12168.7. (a) The Legislature hereby recognizes the need to adopt uniform statewide standards for the purpose of storing and recording public records in electronic media or in a cloud computing storage service.
(b) In order to ensure that uniform statewide standards remain current and relevant, the Secretary of State, in consultation with the Department of Technology, shall approve and adopt appropriate uniform statewide standards by using standards that are accredited by the American National Standards Institute or other applicable industry-recognized standards making body, including the International Organization for Standardization TR 15801:2017 or successor standard, for storing and recording public records in electronic media or in a cloud computing storage service.
(c) (1) The standards specified in subdivision (b) shall include a requirement that a trusted system be utilized. For this purpose and for purposes of Sections 25105, 26205, 26205.1, 26205.5, 26907, 27001, 27322.2, 27361.4, 34090.5, and 60203, Section 102235 of the Health and Safety Code, and Section 10851 of the Welfare and Institutions Code, “trusted system” means a combination of technologies, policies, and procedures for which there is no plausible scenario in which a public record retrieved from or reproduced by the system could differ substantially from the public record that is originally stored.
(2) For a state agency that stores and records public records pursuant to this section, the uniform statewide standards specified in subdivision (b) shall include a definition of “trusted system” that combines the various elements of trusted systems specified in this section.
(d) (1) A cloud computing storage service that complies with International Organization for Standardization ISO/IEC 27001:2013, or other applicable industry-recognized standards relating to techniques and information security management, and that provides administrative users with controls to prevent stored public records from being overwritten, deleted, or altered, shall be considered a trusted system.
(2) Notwithstanding paragraph (1), all public records stored or recorded in electronic media or in a cloud computing service by a state agency shall comply with a trusted system as defined in the uniform statewide standards adopted pursuant to subdivision (b).
(e) A trusted system using cloud computing storage service shall also comply with applicable standards articulated in the State Administrative Manual and the Statewide Information Management Manual.
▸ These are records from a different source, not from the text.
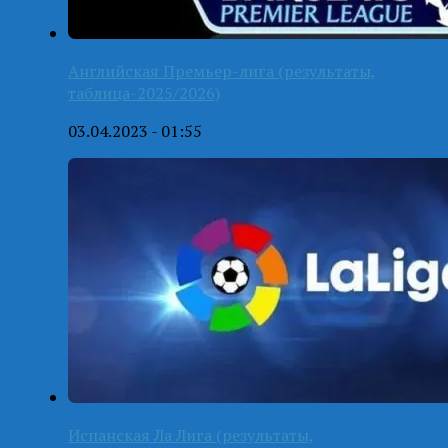
Английская Премьер-лига (результаты,
таблица-2025/2026)
03.04.2023 - 01:55
Испанская Ла Лига (результаты,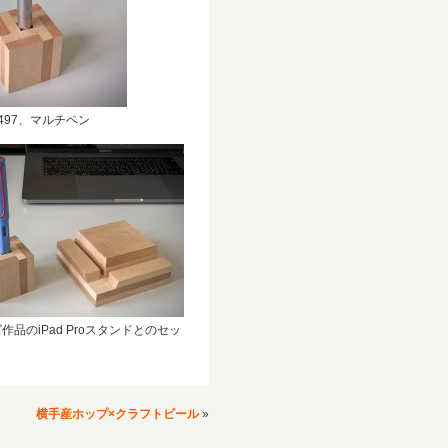
L497、マルチペン
作品のiPad Proスタンドとのセッ
横手産ホップ×クラフトビール
»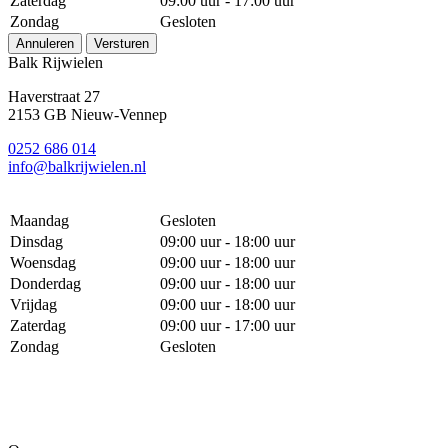
Zaterdag
09:00 uur - 17:00 uur
Zondag
Gesloten
Annuleren
Versturen
Balk Rijwielen
Haverstraat 27
2153 GB Nieuw-Vennep
0252 686 014
info@balkrijwielen.nl
Maandag
Gesloten
Dinsdag
09:00 uur - 18:00 uur
Woensdag
09:00 uur - 18:00 uur
Donderdag
09:00 uur - 18:00 uur
Vrijdag
09:00 uur - 18:00 uur
Zaterdag
09:00 uur - 17:00 uur
Zondag
Gesloten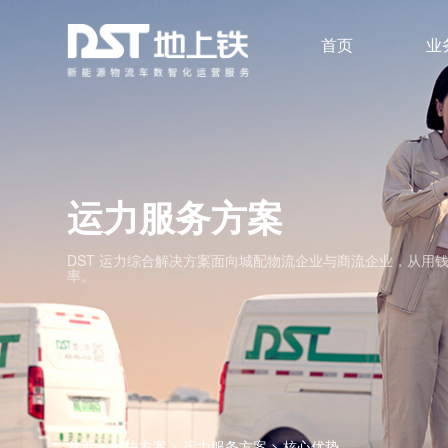
首页
业
数字化车队管理
安全与风险
无人
运力服务方案
DST 运力综合解决方案面向城配物流企业与商流企业，从
率。
首页
>
解决方案
>
运力服务方案
>
核心优势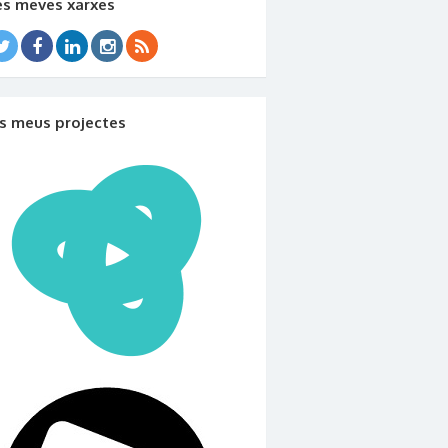
es meves xarxes
ls meus projectes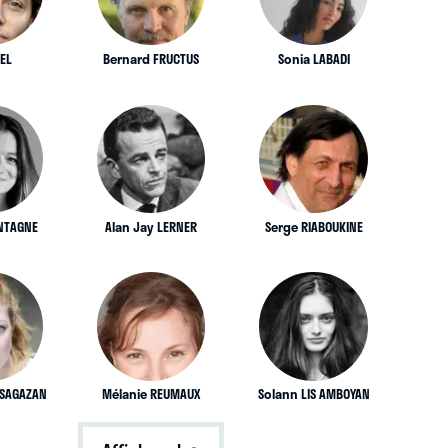
EL
Bernard FRUCTUS
Sonia LABADI
ONTAGNE
Alan Jay LERNER
Serge RIABOUKINE
 SAGAZAN
Mélanie REUMAUX
Solann LIS AMBOYAN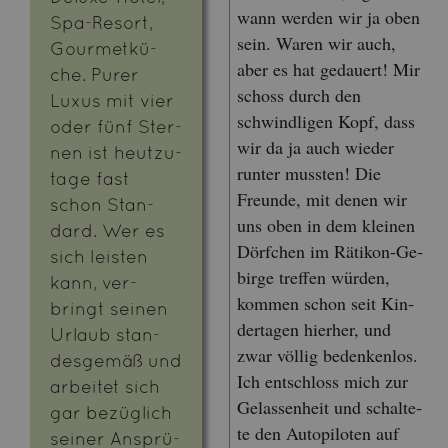
wann wer­den wir ja oben
Spa-Re­sort,
sein. Waren wir auch,
Gour­met­kü­
aber es hat ge­dau­ert! Mir
che. Purer
schoss durch den
Luxus mit vier
schwind­li­gen Kopf, dass
oder fünf Ster­
wir da ja auch wie­der
nen ist heut­zu­
run­ter muss­ten! Die
ta­ge fast
Freun­de, mit denen wir
schon Stan­
uns oben in dem klei­nen
dard. Wer es
Dörf­chen im Rä­ti­kon-Ge­
sich leis­ten
bir­ge tref­fen wür­den,
kann, ver­
kom­men schon seit Kin­
bringt sei­nen
der­ta­gen hier­her, und
Ur­laub stan­
zwar völ­lig be­den­ken­los.
des­ge­mäß und
Ich ent­schloss mich zur
ar­bei­tet sich
Ge­las­sen­heit und schal­te­
gar be­züg­lich
te den Au­to­pi­lo­ten auf
sei­ner An­sprü­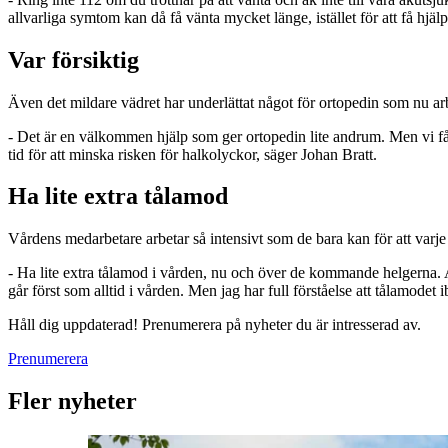
allvarliga symtom kan då få vänta mycket länge, istället för att få hj
Var försiktig
Även det mildare vädret har underlättat något för ortopedin som nu ar
- Det är en välkommen hjälp som ger ortopedin lite andrum. Men vi får rä
tid för att minska risken för halkolyckor, säger Johan Bratt.
Ha lite extra tålamod
Vårdens medarbetare arbetar så intensivt som de bara kan för att varje p
- Ha lite extra tålamod i vården, nu och över de kommande helgerna. All
går först som alltid i vården. Men jag har full förståelse att tålamodet 
Håll dig uppdaterad! Prenumerera på nyheter du är intresserad av.
Prenumerera
Fler nyheter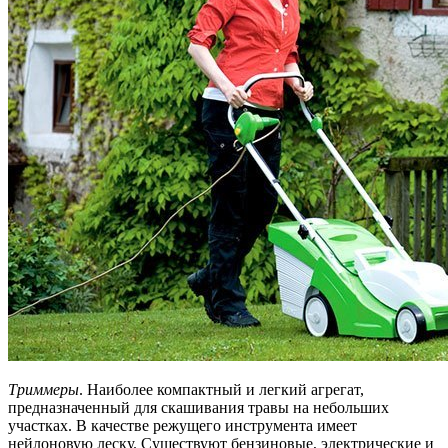
Триммеры
. Наиболее компактный и легкий агрегат,
предназначенный для скашивания травы на небольших
участках. В качестве режущего инструмента имеет
нейлоновую леску. Существуют бензиновые, электрические и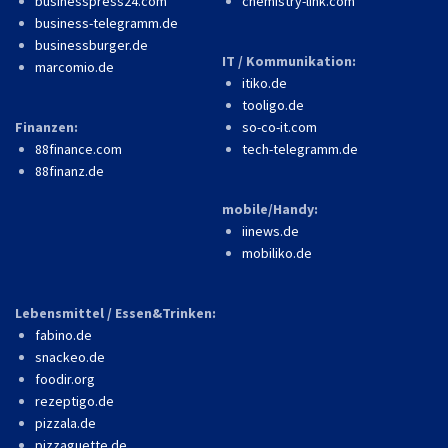
businesspress24.com
chemistry-link.com
business-telegramm.de
businessburger.de
IT / Kommunikation:
marcomio.de
itiko.de
tooligo.de
Finanzen:
so-co-it.com
88finance.com
tech-telegramm.de
88finanz.de
mobile/Handy:
iinews.de
mobiliko.de
Lebensmittel / Essen&Trinken:
fabino.de
snackeo.de
foodir.org
rezeptigo.de
pizzala.de
pizzaguette.de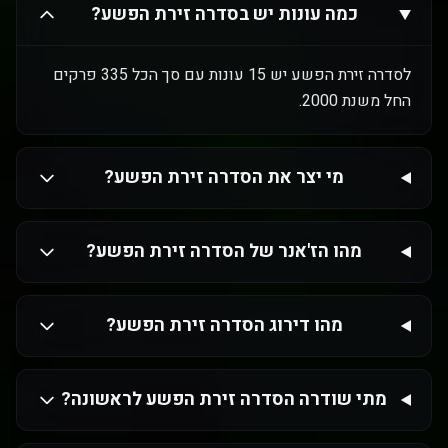
כמה עונות יש בסדרה זירת הפשע?
לסדרה זירת הפשע יש 15 עונות עם סך הכל 335 פרקים
החל משנת 2000.
מי יצר את הסדרה זירת הפשע?
מהו הז'אנר של הסדרה זירת הפשע?
מהו דירוג הסדרה זירת הפשע?
מתי שודרה הסדרה זירת הפשע לראשונה?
This requirement applies to state agencies and does not apply to local government entities, except to local government entities that have a system interconnection or data exchange with a state agency, or that contract with a state agency, for the development, use, or maintenance of an information system, product, solution, or service.
(f) (1) A state agency, prior to establishing an information technology system interconnection or data exchange with a local government entity or otherwise partnering with a local government entity for the development, use, or maintenance of an information technology system, product, or service, shall first enter into a written agreement with that local government entity for the purpose of establishing mutually agreeable terms that protect relevant public records.
(2) The requirements of paragraph (1) shall apply prospectively, after the effective date of this subdivision, to new agreements of the types specified and to existing agreements of the types specified when they are considered for renewal.
(g) For the purposes of this section, the following definitions shall apply:
(1) “Cloud computing” has the same definition as the term is defined by the National Institute of Standards and Technology Special Publication 800-145, or a successor publication, and includes the service and deployment models referenced therein.
(2) “Public records” includes permanent and nonpermanent documents.
(3) “State agency” has the same meaning as that term is defined in Section 11000.
(h) The Secretary of State shall ensure that microfilming, electronic data imaging, and photographic reproduction are done in compliance with the minimum standards or guidelines, or both, as recommended by the American National Standards Institute for recording of public records or any other applicable and comparable industry standard.
(i) Nothing in this section shall prohibit a local government entity from adopting applicable standards articulated in the Secretary of State’s uniform statewide standards for Trustworthy Electronic Document or Record Preservation, the State Administrative Manual, or the Statewide Information Management Manual for purposes of utilizing a trusted system as defined in subdivision (c).
(j) This section shall remain in effect only until January 1, 2026, and as of that date is repealed.
(Amended by Stats. 2019, Ch. 41, Sec. 1. (AB 212) Effective January 1, 2020. Repealed as of January 1, 2026, by its own provisions. See later operative version added by Sec. 2 of Stats. 2019, Ch. 535.)